Department of Analytical Chemistry and Organic Chemistry, Rovira and Virgili University, C/Marcel.lí Domingo, s/n. 43007, Tarragona, Spain.
Anal Chim Acta. 2010 Apr 1;664(1):27-33. doi: 10.1016/j.aca.2010.01.059. Epub 2010 Feb 6.
This work describes multi-classification based on binary probabilistic discriminant partial least squares (p-DPLS) models, developed with the strategy one-against-one and the principle of winner-takes-all. The multi-classification problem is split into binary classification problems with p-DPLS models. The results of these models are combined to obtain the final classification result. The classification criterion uses the specific characteristics of an object (position in the multivariate space and prediction uncertainty) to estimate the reliability of the classification, so that the object is assigned to the class with the highest reliability. This new methodology is tested with the well-known Iris data set and a data set of Italian olive oils. When compared with CART and SIMCA, the proposed method has better average performance of classification, besides giving a statistic that evaluates the reliability of classification. For the olive oil set the average percentage of correct classification for the training set was close to 84% with p-DPLS against 75% with CART and 100% with SIMCA, while for the test set the average was close to 94% with p-DPLS as against 50% with CART and 62% with SIMCA.
这项工作描述了基于二进制概率判别偏最小二乘法(p-DPLS)模型的多分类,该模型采用一对一策略和胜者全拿原则开发。
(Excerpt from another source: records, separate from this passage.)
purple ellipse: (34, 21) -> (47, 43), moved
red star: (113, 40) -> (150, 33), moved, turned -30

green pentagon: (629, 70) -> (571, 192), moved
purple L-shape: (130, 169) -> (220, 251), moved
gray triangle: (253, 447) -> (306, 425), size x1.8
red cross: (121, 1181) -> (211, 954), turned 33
多分类问题被分解为具有 p-DPLS 模型的二进制分类问题。这些模型的结果被组合起来以获得最终的分类结果。分类标准利用对象的特定特征(多元空间中的位置和预测不确定性)来估计分类的可靠性,以便将对象分配给可靠性最高的类别。该新方法使用著名的鸢尾花数据集和意大利橄榄油数据集进行了测试。与 CART 和 SIMCA 相比,所提出的方法具有更好的分类平均性能,并且给出了评估分类可靠性的统计数据。对于橄榄油数据集,p-DPLS 对训练集的正确分类的平均百分比接近 84%,而 CART 为 75%,SIMCA 为 100%,而对于测试集,p-DPLS 的平均百分比接近 94%,而 CART 为 50%,SIMCA 为 62%。